Going line by line through the entries, count those containing "Caen" and state only the result.
*** Supplied material Section Begins ***
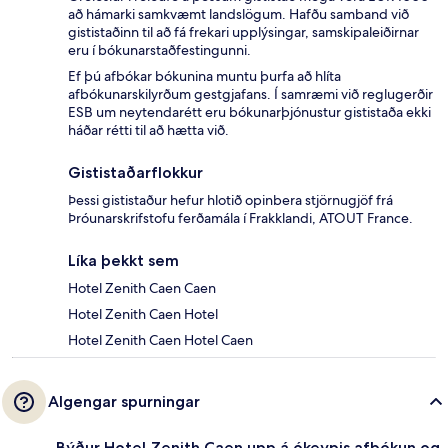
að hámarki samkvæmt landslögum. Hafðu samband við
gististaðinn til að fá frekari upplýsingar, samskipaleiðirnar
eru í bókunarstaðfestingunni.
Ef þú afbókar bókunina muntu þurfa að hlíta
afbókunarskilyrðum gestgjafans. Í samræmi við reglugerðir
ESB um neytendarétt eru bókunarþjónustur gististaða ekki
háðar rétti til að hætta við.
Gististaðarflokkur
Þessi gististaður hefur hlotið opinbera stjörnugjöf frá
Þróunarskrifstofu ferðamála í Frakklandi, ATOUT France.
Líka þekkt sem
Hotel Zenith Caen Caen
Hotel Zenith Caen Hotel
Hotel Zenith Caen Hotel Caen
Algengar spurningar
Býður Hotel Zenith Caen upp á ókeypis afbókun og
*** Supplied material Section Ends ***
▸ Response to this exercise
4